Admission to service-enriched housing programs is not available to everyone who is homeless and mentally ill. Importantly, there are strict eligibility criteria for access. An individual must have a DSM diagnosis (Diagnostic and Statistical Manual of Mental Disorders) determined by a psychiatrist that is consistent with severe mental illness (psychotic disorder, major depressive disorder, or obsessive compulsive disorder), rendering the individual eligible for Social Security disability benefits. Sometimes public or private funding sources target a subgroup of homeless people with specific characteristics. For example, housing programs in receipt of Housing and Urban Development (HUD) funding for chronic homelessness require that an individual meet the Federal definition of chronic homelessness: disabled, having been homeless continuously for one year, or has had four or more homeless episodes in three years (HUD, 2015). Other programs have looser restrictions on the duration of homelessness needed to qualify for supportive housing. Despite the substantial progress that has been made in providing housing for homeless people, some are left out. The underserved include newly homeless people with severe mental illness, homeless youth with new-onset psychiatric disorder, and homeless people with addictions who do not meet the eligibility criteria for severe mental illness.

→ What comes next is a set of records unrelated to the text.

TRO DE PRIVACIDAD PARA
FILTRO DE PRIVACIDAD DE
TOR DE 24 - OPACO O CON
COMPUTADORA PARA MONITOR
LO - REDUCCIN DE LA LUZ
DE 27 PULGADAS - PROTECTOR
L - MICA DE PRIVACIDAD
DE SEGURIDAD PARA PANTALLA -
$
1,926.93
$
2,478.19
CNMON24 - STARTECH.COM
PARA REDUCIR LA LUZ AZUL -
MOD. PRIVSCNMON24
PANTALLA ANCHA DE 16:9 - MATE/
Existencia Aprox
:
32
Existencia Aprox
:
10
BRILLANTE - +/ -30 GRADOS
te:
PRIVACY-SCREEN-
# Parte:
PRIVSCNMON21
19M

Mental health providers typically introduce individuals to supportive housing opportunities, but a formal application is required that includes the documentation of a psychiatric disability and receipt of a disability income to cover a portion of the rent payment. Proprietors of nonprofit housing programs set terms and conditions for admission and tenure, and they are not required to accept everyone who applies. Some will accept only those who are “clean and sober” and connected to a mental health treatment program. In some cases, a proprietor will request to be made the applicant’s representative payee for receipt of disability benefits in order to guarantee rent payments.

In a tight low-cost housing environment, homeless people with severe mental illness must compete with other low-income groups in the search for a market-rate apartment. They rely on providers of the “housing as housing” and housing-first approaches to assist them in gaining access to entitlements and subsidies, in the search for an available apartment, in guaranteeing rent payments, and vouching for their ability to be good neighbors (Hopper & Barrow, 2003). Often providers have established relationships with landlords and are able to intervene in disputes or behavioral problems that could put the person at risk for eviction. There is very little information on the process of housing search for this population, how quickly apartments are obtained, whether they comply with the individual’s housing preferences, or the characteristics of the neighborhood.